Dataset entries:
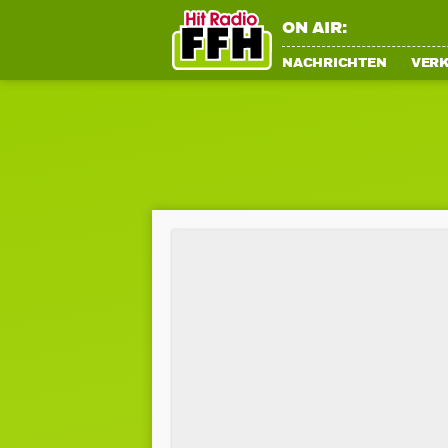
ON AIR:
NACHRICHTEN
VER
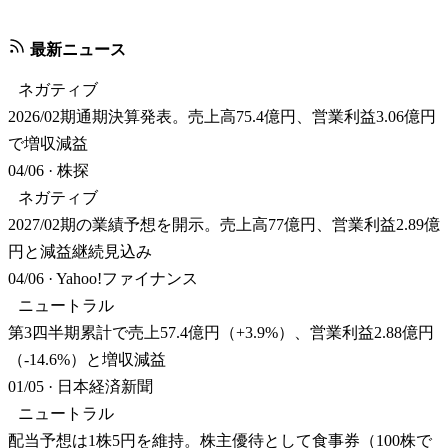
最新ニュース
ネガティブ
2026/02期通期決算発表。売上高75.4億円、営業利益3.06億円
で増収減益
04/06
·
株探
ネガティブ
2027/02期の業績予想を開示。売上高77億円、営業利益2.89億
円と減益継続見込み
04/06
·
Yahoo!ファイナンス
ニュートラル
第3四半期累計で売上57.4億円（+3.9%）、営業利益2.88億円
（-14.6%）と増収減益
01/05
·
日本経済新聞
ニュートラル
配当予想は1株5円を維持。株主優待として食事券（100株で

> **Activity**:
Write out each line exactly, from the one containing "NACHRICHTEN" through the end of the entries, and skip the pictures.

> **Solution to this exercise**:
NACHRICHTEN
VER
最新ニュース
ネガティブ
2026/02期通期決算発表。売上高75.4億円、営業利益3.06億円
で増収減益
04/06
·
株探
ネガティブ
2027/02期の業績予想を開示。売上高77億円、営業利益2.89億
円と減益継続見込み
04/06
·
Yahoo!ファイナンス
ニュートラル
第3四半期累計で売上57.4億円（+3.9%）、営業利益2.88億円
（-14.6%）と増収減益
01/05
·
日本経済新聞
ニュートラル
配当予想は1株5円を維持。株主優待として食事券（100株で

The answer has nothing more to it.